▶ _Your instructions_: Check each line of the entries below for the word "director" and state only how many lines have it.
━━ Provided records ━━
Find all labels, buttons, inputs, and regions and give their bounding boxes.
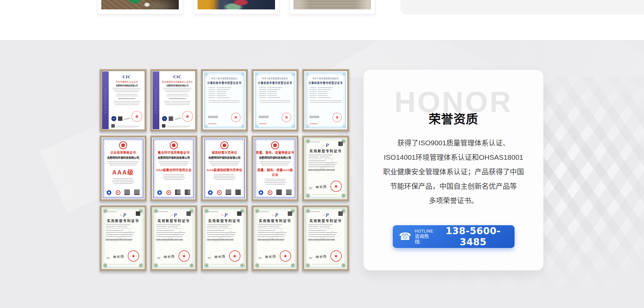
project-photo-card-1[interactable] (97, 0, 183, 14)
qr-code-icon (286, 190, 291, 195)
issuing-authority: 中华人民共和国国家版权局 (256, 77, 294, 80)
red-emblem-seal-icon: ★ (127, 250, 140, 262)
certificate-title: 计算机软件著作权登记证书 (206, 81, 243, 85)
qr-code-icon (288, 211, 292, 216)
red-emblem-seal-icon: ★ (228, 250, 241, 262)
qr-code-icon (185, 190, 190, 195)
cic-round-logo: CIC (111, 116, 116, 121)
award-grade-text: 质量、服务、信誉AAA级企业 (256, 167, 294, 177)
director-signature: 申长雨 (164, 254, 175, 259)
certificate-title: 质量、服务、信誉等级证书 (256, 150, 294, 155)
certificate-software-copyright: 中华人民共和国国家版权局 计算机软件著作权登记证书 (302, 69, 349, 132)
red-emblem-seal-icon: ★ (279, 250, 292, 262)
project-photo-card-2[interactable] (193, 0, 279, 14)
footer-rule (210, 264, 238, 265)
side-band-label: CERTIFICATE (104, 88, 107, 113)
certificate-title: 重合同守信用等级证书 (155, 150, 193, 155)
director-signature: 申长雨 (265, 254, 276, 259)
certificate-credit-rating: 质量、服务、信誉等级证书 合肥珂玛环保科技有限公司 质量、服务、信誉AAA级企业… (252, 136, 299, 201)
patent-number-line (258, 211, 269, 212)
company-name: 合肥珂玛环保科技有限公司 (256, 156, 294, 159)
patent-number-line (106, 211, 117, 212)
blue-badge-icon (208, 190, 213, 195)
patent-number-line (308, 142, 320, 142)
patent-number-line (207, 211, 218, 212)
certificate-number (310, 123, 318, 124)
certificate-utility-patent: CNIPA P 实用新型专利证书 (150, 205, 197, 271)
certificate-number (259, 123, 267, 124)
certificate-credit-rating: 重合同守信用等级证书 合肥珂玛环保科技有限公司 AAA级重合同守信用企业 ★ (150, 136, 197, 201)
patent-number-line (156, 211, 168, 212)
certificate-utility-patent: CNIPA P 实用新型专利证书 (302, 136, 349, 201)
qr-code-icon (276, 190, 282, 195)
certificate-credit-rating: 企业信用等级证书 合肥珂玛环保科技有限公司 AAA级 ★ (100, 136, 147, 201)
certificate-software-copyright: 中华人民共和国国家版权局 计算机软件著作权登记证书 (252, 69, 299, 132)
issuing-authority: 中华人民共和国国家版权局 (307, 77, 344, 80)
cic-round-logo: CIC (162, 116, 167, 121)
qr-code-icon (111, 124, 115, 127)
project-photo-3 (293, 0, 371, 9)
qr-code-icon (169, 116, 173, 121)
hotline-label-en: HOTLINE (415, 229, 433, 234)
red-emblem-icon (119, 141, 127, 149)
certificate-title: 计算机软件著作权登记证书 (307, 81, 344, 85)
certificate-title: 实用新型专利证书 (256, 218, 294, 223)
honor-description: 获得了ISO9001质量管理体系认证、 ISO14001环境管理体系认证和OHS… (374, 136, 533, 208)
qr-code-icon (338, 211, 343, 216)
barcode-icon (207, 239, 234, 241)
signature-line (124, 117, 130, 119)
footer-rule (312, 194, 340, 195)
certificate-utility-patent: CNIPA P 实用新型专利证书 (302, 205, 349, 271)
signature-line (175, 117, 181, 119)
certificate-title: 实用新型专利证书 (104, 218, 142, 223)
description-line: 职业健康安全管理体系认证；产品获得了中国 (374, 164, 533, 179)
director-signature: 申长雨 (113, 254, 124, 259)
certificate-side-band: CERTIFICATE (102, 71, 109, 129)
company-name: 合肥珂玛环保科技有限公司 (205, 156, 244, 159)
project-photo-1 (101, 0, 179, 9)
blue-badge-icon (107, 190, 111, 195)
certificate-number (208, 123, 216, 124)
qr-code-icon (118, 116, 122, 121)
company-name: 合肥珂玛环保科技有限公司 (155, 156, 193, 159)
certificate-title: 实用新型专利证书 (206, 218, 243, 223)
project-photo-card-3[interactable] (289, 0, 375, 14)
red-star-badge-icon: ★ (116, 190, 120, 195)
footer-rule (312, 264, 340, 265)
side-band-label: CERTIFICATE (155, 88, 157, 113)
section-title: 荣誉资质 (364, 109, 543, 127)
award-grade-text: AAA级重合同守信用企业 (155, 167, 193, 172)
barcode-icon (308, 239, 335, 241)
patent-number-line (308, 211, 320, 212)
page: CERTIFICATE CIC 环境管理体系认证证书 合肥珂玛环保科技有限公司 (0, 0, 644, 308)
certificate-grid: CERTIFICATE CIC 环境管理体系认证证书 合肥珂玛环保科技有限公司 (100, 69, 349, 271)
red-star-seal-icon: ★ (230, 112, 241, 123)
red-star-badge-icon: ★ (268, 190, 272, 195)
hotline-number: 138-5600-3485 (436, 225, 510, 248)
company-name: 合肥珂玛环保科技有限公司 (160, 84, 195, 87)
barcode-icon (310, 116, 319, 118)
red-emblem-icon (271, 141, 279, 149)
red-emblem-seal-icon: ★ (330, 250, 342, 262)
qr-code-icon (237, 211, 241, 216)
certificate-title: 实用新型专利证书 (307, 148, 344, 153)
qr-code-icon (136, 211, 140, 216)
description-line: 获得了ISO9001质量管理体系认证、 (374, 136, 533, 150)
qr-code-icon (134, 190, 140, 195)
certificate-title: 实用新型专利证书 (155, 218, 193, 223)
red-emblem-icon (220, 141, 228, 149)
certificate-utility-patent: CNIPA P 实用新型专利证书 (100, 205, 147, 271)
certificate-title: 计算机软件著作权登记证书 (256, 81, 294, 85)
honor-section: CERTIFICATE CIC 环境管理体系认证证书 合肥珂玛环保科技有限公司 (0, 40, 644, 308)
qr-code-icon (186, 211, 191, 216)
certificate-software-copyright: 中华人民共和国国家版权局 计算机软件著作权登记证书 (201, 69, 248, 132)
director-signature: 申长雨 (316, 184, 327, 190)
top-gallery-strip (0, 0, 644, 40)
certificate-title: 企业信用等级证书 (104, 150, 142, 155)
issuing-authority: 中华人民共和国国家版权局 (206, 77, 243, 80)
hotline-button[interactable]: ☎ HOTLINE 咨询热线: 138-5600-3485 (393, 225, 515, 248)
red-emblem-icon (170, 141, 178, 149)
certificate-side-band: CERTIFICATE (153, 71, 159, 129)
certificate-iso: CERTIFICATE CIC 环境管理体系认证证书 合肥珂玛环保科技有限公司 (100, 69, 147, 132)
footer-rule (109, 264, 137, 265)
━━━
▶ _Answer to the exercise_: 4